• **How to complete this task**
Records follow. Pull out every line that contains "International".

[Data for processing]

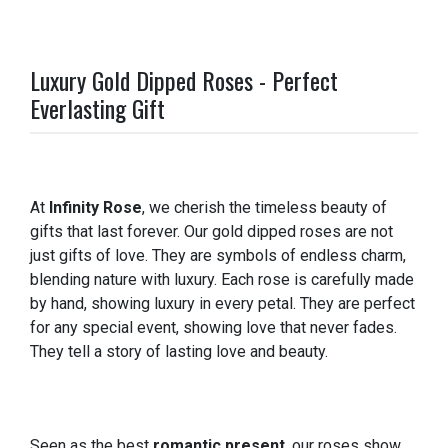
Luxury Gold Dipped Roses - Perfect
Everlasting Gift
At
Infinity Rose
, we cherish the timeless beauty of
gifts that last forever. Our gold dipped roses are not
just gifts of love. They are symbols of endless charm,
blending nature with luxury. Each rose is carefully made
by hand, showing luxury in every petal. They are perfect
for any special event, showing love that never fades.
They tell a story of lasting love and beauty.
Seen as the best
romantic present
, our roses show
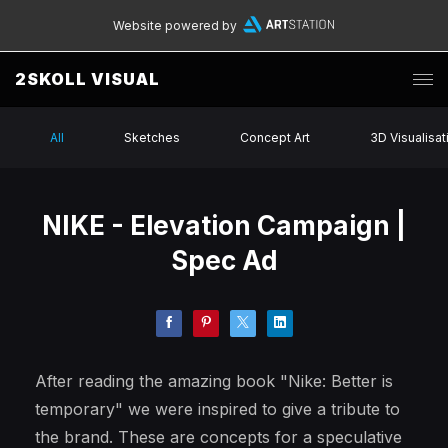
Website powered by
2SKOLL VISUAL
All
Sketches
Concept Art
3D Visualisat
NIKE - Elevation Campaign |
Spec Ad
After reading the amazing book "Nike: Better is
temporary" we were inspired to give a tribute to
the brand. These are concepts for a speculative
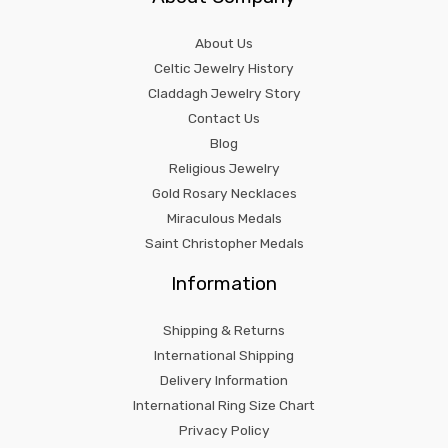
About Us
Celtic Jewelry History
Claddagh Jewelry Story
Contact Us
Blog
Religious Jewelry
Gold Rosary Necklaces
Miraculous Medals
Saint Christopher Medals
Information
Shipping & Returns
International Shipping
Delivery Information
International Ring Size Chart
Privacy Policy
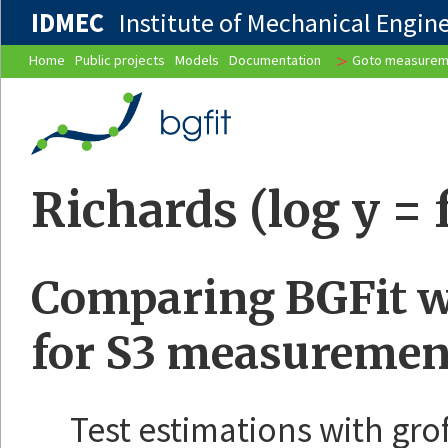
IDMEC
Institute of Mechanical Enginee
>
Home
Public projects
Models
Documentation
Goto measurem
Richards (log y = 
Comparing BGFit wi
for S3 measuremen
Test estimations with gro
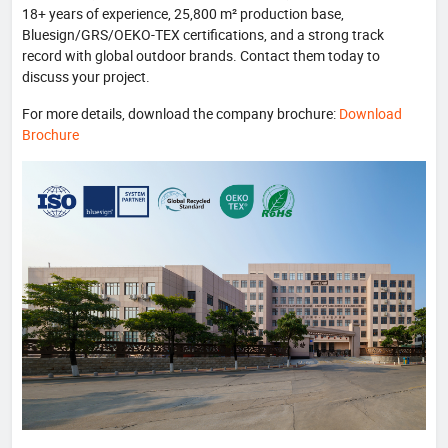
18+ years of experience, 25,800 m² production base,
Bluesign/GRS/OEKO-TEX certifications, and a strong track
record with global outdoor brands. Contact them today to
discuss your project.
For more details, download the company brochure:
Download
Brochure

[/Data for processing]

• **Task response**
International Shipping
International Ring Size Chart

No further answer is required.